Stored records

___

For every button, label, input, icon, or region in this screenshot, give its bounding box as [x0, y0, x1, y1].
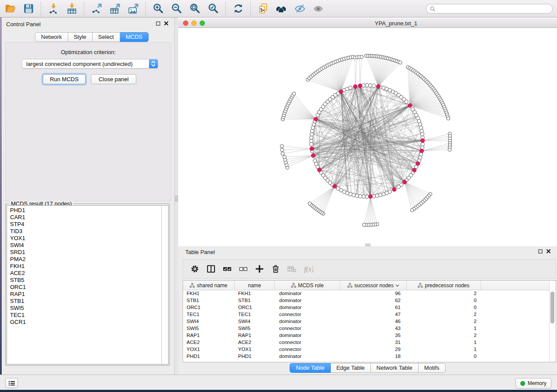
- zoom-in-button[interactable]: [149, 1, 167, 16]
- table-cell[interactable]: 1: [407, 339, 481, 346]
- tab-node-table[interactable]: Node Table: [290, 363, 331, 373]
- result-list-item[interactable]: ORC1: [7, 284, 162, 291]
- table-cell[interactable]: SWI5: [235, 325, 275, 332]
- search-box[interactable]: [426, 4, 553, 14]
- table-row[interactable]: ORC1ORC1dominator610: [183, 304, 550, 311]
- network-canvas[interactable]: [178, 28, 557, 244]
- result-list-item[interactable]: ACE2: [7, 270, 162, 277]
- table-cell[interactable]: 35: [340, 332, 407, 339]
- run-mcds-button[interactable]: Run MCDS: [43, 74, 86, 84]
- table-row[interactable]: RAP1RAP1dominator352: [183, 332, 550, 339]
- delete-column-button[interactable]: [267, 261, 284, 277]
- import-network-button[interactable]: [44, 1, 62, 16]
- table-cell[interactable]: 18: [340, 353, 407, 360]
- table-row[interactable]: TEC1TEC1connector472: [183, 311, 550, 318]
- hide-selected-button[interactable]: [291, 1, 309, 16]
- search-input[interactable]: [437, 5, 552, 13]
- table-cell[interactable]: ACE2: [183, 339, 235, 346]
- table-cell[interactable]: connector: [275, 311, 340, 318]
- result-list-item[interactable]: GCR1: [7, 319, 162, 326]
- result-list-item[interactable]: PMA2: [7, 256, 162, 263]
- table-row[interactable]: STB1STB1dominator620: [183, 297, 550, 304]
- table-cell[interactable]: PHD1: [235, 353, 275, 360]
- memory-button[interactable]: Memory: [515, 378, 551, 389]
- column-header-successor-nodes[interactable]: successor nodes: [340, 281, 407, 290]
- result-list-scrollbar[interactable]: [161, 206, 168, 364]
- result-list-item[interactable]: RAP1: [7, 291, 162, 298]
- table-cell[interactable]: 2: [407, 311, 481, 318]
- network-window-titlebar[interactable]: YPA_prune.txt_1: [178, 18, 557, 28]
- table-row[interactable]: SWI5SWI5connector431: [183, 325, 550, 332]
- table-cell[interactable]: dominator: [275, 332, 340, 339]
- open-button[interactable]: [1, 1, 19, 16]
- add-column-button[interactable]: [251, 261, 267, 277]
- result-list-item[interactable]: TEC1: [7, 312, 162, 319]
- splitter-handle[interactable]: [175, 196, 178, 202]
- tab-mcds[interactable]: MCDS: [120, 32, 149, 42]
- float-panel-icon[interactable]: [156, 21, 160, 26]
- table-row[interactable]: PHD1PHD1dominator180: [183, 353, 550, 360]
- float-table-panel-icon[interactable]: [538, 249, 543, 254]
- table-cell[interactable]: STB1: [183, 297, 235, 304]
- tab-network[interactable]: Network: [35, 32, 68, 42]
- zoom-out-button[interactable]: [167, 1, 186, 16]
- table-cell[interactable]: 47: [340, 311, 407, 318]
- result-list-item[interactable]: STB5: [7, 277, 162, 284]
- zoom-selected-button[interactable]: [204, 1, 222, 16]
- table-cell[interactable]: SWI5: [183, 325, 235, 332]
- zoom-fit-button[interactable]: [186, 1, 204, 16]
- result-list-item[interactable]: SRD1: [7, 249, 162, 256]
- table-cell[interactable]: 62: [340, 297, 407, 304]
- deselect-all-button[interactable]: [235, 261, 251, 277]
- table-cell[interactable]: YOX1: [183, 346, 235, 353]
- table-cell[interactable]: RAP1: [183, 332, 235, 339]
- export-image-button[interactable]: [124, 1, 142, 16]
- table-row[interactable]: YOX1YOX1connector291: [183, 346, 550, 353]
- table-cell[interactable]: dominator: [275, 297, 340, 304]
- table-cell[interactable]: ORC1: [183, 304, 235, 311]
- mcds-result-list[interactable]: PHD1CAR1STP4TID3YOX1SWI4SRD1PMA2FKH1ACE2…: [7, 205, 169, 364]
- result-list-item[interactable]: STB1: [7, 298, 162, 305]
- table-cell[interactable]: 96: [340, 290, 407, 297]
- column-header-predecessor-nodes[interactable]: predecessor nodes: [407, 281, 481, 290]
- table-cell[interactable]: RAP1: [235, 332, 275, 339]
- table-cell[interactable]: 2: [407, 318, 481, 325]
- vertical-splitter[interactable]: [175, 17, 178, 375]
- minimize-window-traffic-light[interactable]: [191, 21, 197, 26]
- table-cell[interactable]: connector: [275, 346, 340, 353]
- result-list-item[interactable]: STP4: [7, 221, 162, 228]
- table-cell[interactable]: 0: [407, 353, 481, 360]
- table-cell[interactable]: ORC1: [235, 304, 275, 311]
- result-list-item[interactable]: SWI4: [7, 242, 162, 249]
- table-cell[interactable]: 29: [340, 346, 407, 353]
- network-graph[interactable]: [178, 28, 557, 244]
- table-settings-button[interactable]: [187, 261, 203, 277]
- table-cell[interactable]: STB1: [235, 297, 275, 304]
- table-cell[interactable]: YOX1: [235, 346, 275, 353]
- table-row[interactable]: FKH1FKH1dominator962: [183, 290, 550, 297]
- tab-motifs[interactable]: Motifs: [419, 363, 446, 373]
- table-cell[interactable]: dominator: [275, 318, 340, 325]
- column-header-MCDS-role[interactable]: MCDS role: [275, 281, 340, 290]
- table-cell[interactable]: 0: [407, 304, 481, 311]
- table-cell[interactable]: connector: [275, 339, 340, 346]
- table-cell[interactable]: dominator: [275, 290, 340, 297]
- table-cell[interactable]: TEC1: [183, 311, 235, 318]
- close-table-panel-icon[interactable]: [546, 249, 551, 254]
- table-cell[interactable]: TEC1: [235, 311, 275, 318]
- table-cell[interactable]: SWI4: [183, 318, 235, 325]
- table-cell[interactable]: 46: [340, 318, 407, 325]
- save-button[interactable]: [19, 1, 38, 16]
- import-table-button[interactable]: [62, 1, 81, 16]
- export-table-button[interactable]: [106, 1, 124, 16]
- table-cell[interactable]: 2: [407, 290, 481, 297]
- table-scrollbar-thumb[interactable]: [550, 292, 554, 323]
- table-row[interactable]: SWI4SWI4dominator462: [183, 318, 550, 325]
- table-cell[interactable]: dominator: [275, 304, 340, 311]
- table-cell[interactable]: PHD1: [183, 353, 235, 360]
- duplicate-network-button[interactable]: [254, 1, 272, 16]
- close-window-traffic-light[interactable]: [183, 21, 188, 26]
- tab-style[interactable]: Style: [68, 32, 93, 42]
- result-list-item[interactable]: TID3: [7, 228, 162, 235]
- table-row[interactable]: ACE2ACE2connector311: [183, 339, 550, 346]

___

EXERCISE:
Your task is to copy each line of the data above that holds "header".

EXERCISE RESULT:
- column-header-successor-nodes[interactable]: successor nodes: [340, 281, 407, 290]
- column-header-predecessor-nodes[interactable]: predecessor nodes: [407, 281, 481, 290]
- column-header-MCDS-role[interactable]: MCDS role: [275, 281, 340, 290]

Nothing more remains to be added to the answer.